16/02/13 12:26:36 INFO mapred.FileInputFormat: Total input paths to process : 1
16/02/13 12:26:37 INFO mapreduce.JobSubmitter: number of splits:2
16/02/13 12:26:38 INFO mapreduce.JobSubmitter: Submitting tokens for job: job_1455357938720_0001
16/02/13 12:26:40 INFO impl.YarnClientImpl: Submitted application application_1455357938720_0001
16/02/13 12:26:40 INFO mapreduce.Job: The url to track the job: http://roadrunner:8088/proxy/application_1455357938720_0001/
16/02/13 12:26:40 INFO mapreduce.Job: Running job: job_1455357938720_0001
16/02/13 12:27:10 INFO mapreduce.Job: Job job_1455357938720_0001 running in uber mode : false
16/02/13 12:27:10 INFO mapreduce.Job:  map 0% reduce 0%
16/02/13 12:28:03 INFO mapreduce.Job:  map 50% reduce 0%
16/02/13 12:28:15 INFO mapreduce.Job:  map 100% reduce 0%
16/02/13 12:29:31 INFO mapreduce.Job:  map 100% reduce 100%
16/02/13 12:29:38 INFO mapreduce.Job: Job job_1455357938720_0001 completed successfully

9) Check the MapReduce result directory we have provided while execution in 8)
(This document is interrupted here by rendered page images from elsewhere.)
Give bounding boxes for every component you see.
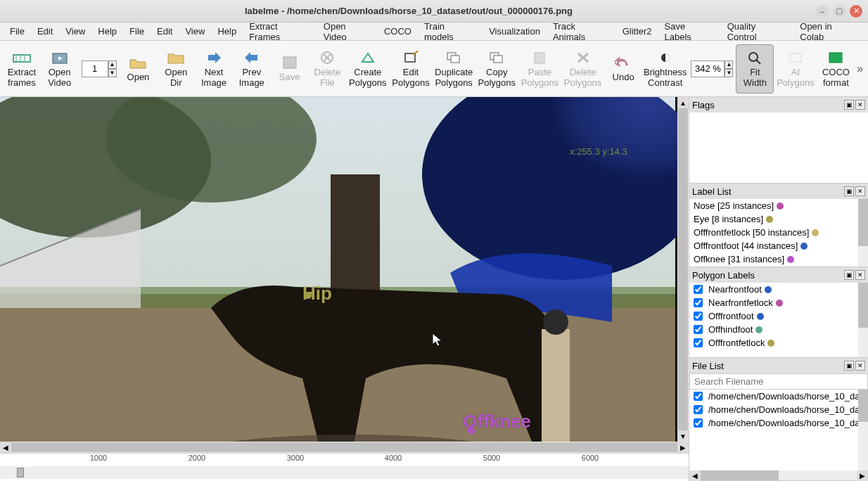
label-list-undock-button[interactable]: ▣ — [844, 186, 854, 196]
brightness-contrast-button[interactable]: Brightness Contrast — [642, 44, 688, 94]
duplicate-polygons-button[interactable]: Duplicate Polygons — [433, 44, 476, 94]
polygon-label-item[interactable]: Offfrontfetlock — [689, 336, 868, 349]
file-list-item[interactable]: /home/chen/Downloads/horse_10_datase — [689, 416, 868, 430]
file-list-item[interactable]: /home/chen/Downloads/horse_10_datase — [689, 390, 868, 403]
label-list-body[interactable]: Nose [25 instances] Eye [8 instances] Of… — [689, 199, 868, 267]
zoom-input[interactable] — [691, 60, 725, 77]
file-list-scrollbar[interactable] — [858, 390, 868, 470]
polygon-visibility-checkbox[interactable] — [694, 285, 703, 294]
open-dir-button[interactable]: Open Dir — [157, 44, 195, 94]
menu-help-2[interactable]: Help — [212, 24, 242, 39]
flags-close-button[interactable]: ✕ — [855, 100, 865, 110]
keypoint-dot[interactable] — [468, 427, 475, 434]
frame-up-button[interactable]: ▲ — [108, 60, 117, 69]
flags-undock-button[interactable]: ▣ — [844, 100, 854, 110]
coco-format-button[interactable]: COCO format — [817, 44, 855, 94]
menu-edit[interactable]: Edit — [32, 24, 58, 39]
file-list-scroll-thumb[interactable] — [858, 390, 868, 422]
polygon-labels-body[interactable]: Nearfrontfoot Nearfrontfetlock Offfrontf… — [689, 283, 868, 357]
file-list-hscrollbar[interactable]: ◀ ▶ — [689, 470, 868, 480]
video-icon — [50, 49, 70, 66]
zoom-up-button[interactable]: ▲ — [725, 60, 733, 69]
timeline-slider[interactable] — [0, 466, 689, 479]
canvas-horizontal-scrollbar[interactable]: ◀ ▶ — [0, 442, 689, 453]
label-list-item[interactable]: Eye [8 instances] — [689, 212, 868, 226]
window-minimize-button[interactable]: – — [816, 5, 829, 18]
file-path-text: /home/chen/Downloads/horse_10_datase — [708, 404, 868, 415]
file-checkbox[interactable] — [694, 392, 703, 401]
polygon-labels-close-button[interactable]: ✕ — [855, 270, 865, 280]
polygon-labels-undock-button[interactable]: ▣ — [844, 270, 854, 280]
zoom-spinbox[interactable]: ▲ ▼ — [691, 60, 733, 77]
scroll-left-button[interactable]: ◀ — [0, 442, 11, 453]
prev-image-button[interactable]: Prev Image — [233, 44, 271, 94]
scroll-up-button[interactable]: ▲ — [677, 97, 689, 108]
polygon-visibility-checkbox[interactable] — [694, 325, 703, 334]
open-button[interactable]: Open — [120, 44, 158, 94]
undo-button[interactable]: Undo — [604, 44, 642, 94]
hscroll-track[interactable] — [11, 442, 677, 452]
polygon-visibility-checkbox[interactable] — [694, 312, 703, 321]
window-close-button[interactable]: ✕ — [850, 5, 862, 18]
keypoint-dot[interactable] — [305, 292, 312, 299]
polygon-label-item[interactable]: Offhindfoot — [689, 323, 868, 336]
polygon-label-item[interactable]: Nearfrontfetlock — [689, 296, 868, 309]
scroll-right-button[interactable]: ▶ — [677, 442, 689, 453]
menu-coco[interactable]: COCO — [378, 24, 417, 39]
frame-down-button[interactable]: ▼ — [108, 69, 117, 77]
next-image-button[interactable]: Next Image — [195, 44, 233, 94]
label-list-item[interactable]: Midshoulder [5 instances] — [689, 266, 868, 267]
polygon-labels-scroll-thumb[interactable] — [858, 283, 868, 328]
file-checkbox[interactable] — [694, 405, 703, 414]
menu-glitter2[interactable]: Glitter2 — [617, 24, 658, 39]
label-list-item[interactable]: Offfrontfetlock [50 instances] — [689, 226, 868, 239]
image-canvas[interactable]: x:255.3 y:14.3 HipOffkneeNearfrontfetloc… — [0, 97, 677, 442]
copy-polygons-button[interactable]: Copy Polygons — [476, 44, 518, 94]
file-search-input[interactable] — [689, 373, 868, 390]
file-hscroll-thumb[interactable] — [701, 470, 779, 480]
polygon-visibility-checkbox[interactable] — [694, 298, 703, 307]
menu-file[interactable]: File — [4, 24, 30, 39]
menu-edit-2[interactable]: Edit — [151, 24, 178, 39]
timeline-handle[interactable] — [17, 468, 24, 477]
label-list-item[interactable]: Nose [25 instances] — [689, 199, 868, 212]
extract-frames-button[interactable]: Extract frames — [3, 44, 41, 94]
menu-view[interactable]: View — [60, 24, 91, 39]
file-checkbox[interactable] — [694, 418, 703, 428]
polygon-label-item[interactable]: Offfrontfoot — [689, 309, 868, 323]
file-list-undock-button[interactable]: ▣ — [844, 361, 854, 371]
label-list-scroll-thumb[interactable] — [858, 199, 868, 246]
polygon-label-item[interactable]: Nearfrontfoot — [689, 283, 868, 296]
vscroll-track[interactable] — [678, 108, 688, 430]
polygon-labels-scrollbar[interactable] — [858, 283, 868, 357]
label-list-close-button[interactable]: ✕ — [855, 186, 865, 196]
fit-width-button[interactable]: Fit Width — [736, 44, 774, 94]
frame-spinbox[interactable]: ▲ ▼ — [82, 60, 117, 78]
toolbar-overflow-button[interactable]: » — [855, 63, 865, 75]
file-hscroll-track[interactable] — [701, 470, 857, 480]
create-polygons-button[interactable]: Create Polygons — [346, 44, 389, 94]
menu-view-2[interactable]: View — [179, 24, 210, 39]
file-list-item[interactable]: /home/chen/Downloads/horse_10_datase — [689, 403, 868, 416]
label-list-scrollbar[interactable] — [858, 199, 868, 267]
flags-panel-body[interactable] — [689, 113, 868, 183]
window-maximize-button[interactable]: ▢ — [833, 5, 845, 18]
file-list-close-button[interactable]: ✕ — [855, 361, 865, 371]
polygon-visibility-checkbox[interactable] — [694, 338, 703, 347]
label-list-item[interactable]: Offknee [31 instances] — [689, 252, 868, 266]
menu-help[interactable]: Help — [92, 24, 122, 39]
canvas-vertical-scrollbar[interactable]: ▲ ▼ — [677, 97, 689, 442]
zoom-down-button[interactable]: ▼ — [725, 69, 733, 77]
label-list-item[interactable]: Offfrontfoot [44 instances] — [689, 239, 868, 252]
scroll-down-button[interactable]: ▼ — [677, 430, 689, 442]
file-hscroll-left[interactable]: ◀ — [689, 470, 701, 481]
vscroll-thumb[interactable] — [678, 108, 688, 430]
open-video-button[interactable]: Open Video — [41, 44, 79, 94]
edit-polygons-button[interactable]: Edit Polygons — [389, 44, 432, 94]
menu-visualization[interactable]: Visualization — [483, 24, 546, 39]
frame-number-input[interactable] — [82, 60, 108, 77]
file-hscroll-right[interactable]: ▶ — [857, 470, 868, 481]
menu-file-2[interactable]: File — [124, 24, 150, 39]
hscroll-thumb[interactable] — [11, 442, 677, 452]
file-list-body[interactable]: /home/chen/Downloads/horse_10_datase/hom… — [689, 390, 868, 470]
hadoop@roadrunner:~/mapreduce-tasks$ vi /home/hadoop/mapreduce-results/1/
part-00000       .part-00000.crc  _SUCCESS         ._SUCCESS.crc
hadoop@roadrunner:~/mapreduce-tasks$ vi /home/hadoop/mapreduce-results/1/part-00000 

Summary

/home/hadoop/mapreduce-results/1/part-00000 was created and contains the result text “chicken 14” if you followed my walkthrough with success. In addition you may want to check the YARN resourcemanager web application mentioned in my previous article about Hadoop setup. You will notice that it provides additional basic information about submitted tasks (e.g. start time, end time and the task status). Congratulations; no need to count the chickens manually anymore 😉 Code is available on Github.